THOUGHTS: No matter how you choose to use a smartphone for calling into a web conference, it’s always a bad idea. In addition to generally lower quality sound, it’s hard to maintain a constant distance between your mouth and the mike. And you will eventually run up against interference, dropouts, signal degradation, or battery drain. Just say no!
5) Aastra desk telephone hard-wired to a cable company phone service. Handset held against the side of the head with the speaker pressed against my ear. Using telephone dial-in.
6) Aastra desk telephone hard-wired to a cable company phone service. Sennheiser HME280i headset plugged into the phone’s headset jack using a hard-wired cable.
7) Sennheiser HME280i headset plugged into an ASUS Xonar Essence STX sound card installed in my desktop computer.
THOUGHTS: Note the difference between 6 and 7. Same microphone, same device. But one of them ran through the phone network and audio bridge. The other didn’t. Quite a change, eh?
8) Logitech H390 wired headset connected to my computer’s USB port.
THOUGHTS: Not the world’s greatest sound, but much better than you will get from a built-in laptop microphone. This is my default recommendation for something cheap and easy to get for guest speakers who need to get up to a level of minimum acceptable quality quickly.
9) Audio Technica ATR20 handheld microphone (dynamic cardioid design) plugged into a TechRise USB audio adapter.
THOUGHTS: This microphone has since been replaced by the similar ATR-1200. Ridiculously cheap for good vocal quality! You will see the TechRise adapter mentioned several times. It’s inexpensive and acts as a convenient USB interface for mikes that have a 3.5mm jack.
10) Audio Technica AT2020 desk microphone plugged into my computer’s USB port.
THOUGHTS: My workhorse for narrative work. The world is split into those who use this and those who use the Blue Yeti. You can’t go wrong with either one. The next step up in quality is much more expensive.
11) No-name, no-brand Chinese earhook “whip” microphone plugged into a TechRise USB audio adapter.
THOUGHTS: Unbelievable! I ordered this from China for $7 shipped. How do they do it?
12) Sound Professionals SP-LAV-1 lavaliere clip-on microphone plugged into a TechRise USB audio adapter.
THOUGHTS: I have never had good luck with inexpensive lavaliere mikes. Sound is variable at best and volume changes as the speaker moves their head. This sits unused in a drawer.
13) Logitech C920S webcam mounted on top of my computer monitor. Connected to my computer’s USB port.
THOUGHTS: My office space is just not set up to get good sound out of a webcam. You can hear it. I am envious of people who have the luxury of open space behind their webcam (especially if they put an acoustic anti-reflective baffle there). No matter what webcam I try, it sounds muddy with a slight tin can echo. So I don’t use my webcam for audio.
14) Audio Technica AT875R shotgun microphone pointed toward my mouth. Phantom power supplied through an XLR connection to a Behringer MiniMIC MIC800 preamp, feeding into an ASUS Xonar Essence STX sound card installed in my desktop computer.
THOUGHTS: As with lav mikes, I have bad experiences getting good, consistent sound out of shotgun mikes. I have stopped trying. The Behringer preamp I use has since been replaced by their Tube Ultragain MIC100, which is what I keep referencing in my narration.
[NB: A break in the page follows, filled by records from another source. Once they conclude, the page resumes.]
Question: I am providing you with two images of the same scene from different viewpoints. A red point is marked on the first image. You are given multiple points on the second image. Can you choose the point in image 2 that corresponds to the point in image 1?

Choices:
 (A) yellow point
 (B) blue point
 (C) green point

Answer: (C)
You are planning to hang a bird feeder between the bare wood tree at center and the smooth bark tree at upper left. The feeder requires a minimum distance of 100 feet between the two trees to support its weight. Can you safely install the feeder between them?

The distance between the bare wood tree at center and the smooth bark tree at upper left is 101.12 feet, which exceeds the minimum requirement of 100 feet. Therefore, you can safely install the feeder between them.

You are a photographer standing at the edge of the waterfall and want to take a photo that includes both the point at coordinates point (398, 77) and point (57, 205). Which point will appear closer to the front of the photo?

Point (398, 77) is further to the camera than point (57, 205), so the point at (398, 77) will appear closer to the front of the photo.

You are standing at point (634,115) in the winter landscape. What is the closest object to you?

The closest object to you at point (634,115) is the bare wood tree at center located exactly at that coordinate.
15) JK MIC-J 071S earhook “whip” microphone. Bias power provided by step-down Rode VXLR+ transforming adapter that reduces phantom power voltage and changes XLR connection to 3.5mm stereo plug. Signal processed through a Behringer MiniMIC MIC800 preamp to an ASUS Xonar Essence STX sound card installed in my desktop computer.
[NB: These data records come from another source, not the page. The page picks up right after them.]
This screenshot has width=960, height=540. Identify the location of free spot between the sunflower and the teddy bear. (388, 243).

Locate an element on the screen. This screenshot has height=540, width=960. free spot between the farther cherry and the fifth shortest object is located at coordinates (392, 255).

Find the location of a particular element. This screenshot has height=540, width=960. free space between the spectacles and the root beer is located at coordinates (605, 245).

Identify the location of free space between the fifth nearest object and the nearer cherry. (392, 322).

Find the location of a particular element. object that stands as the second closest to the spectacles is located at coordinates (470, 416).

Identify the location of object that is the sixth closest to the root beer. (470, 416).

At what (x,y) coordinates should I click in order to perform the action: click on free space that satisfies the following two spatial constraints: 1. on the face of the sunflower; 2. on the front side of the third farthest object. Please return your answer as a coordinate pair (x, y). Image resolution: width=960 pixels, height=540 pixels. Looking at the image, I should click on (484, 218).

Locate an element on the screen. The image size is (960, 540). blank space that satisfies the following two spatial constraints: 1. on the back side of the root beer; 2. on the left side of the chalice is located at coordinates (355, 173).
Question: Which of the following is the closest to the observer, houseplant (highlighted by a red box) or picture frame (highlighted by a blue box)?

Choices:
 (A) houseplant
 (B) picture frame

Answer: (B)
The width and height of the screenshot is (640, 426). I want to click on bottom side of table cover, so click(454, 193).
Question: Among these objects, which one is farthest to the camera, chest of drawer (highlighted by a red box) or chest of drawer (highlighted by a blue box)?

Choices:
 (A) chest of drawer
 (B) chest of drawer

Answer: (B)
THOUGHTS: This was quite the Frankenstein’s monster of an input chain to assemble, but I love those little lightweight whip mikes. They are designed to be used with wireless belt packs, but I don’t believe in wireless. Almost invisible on camera (if it happens to match your skin tone). Great for webcam presentations. But for the price differential and ease of use, it’s hard to recommend this over the slightly thicker and more obvious microphone in #11.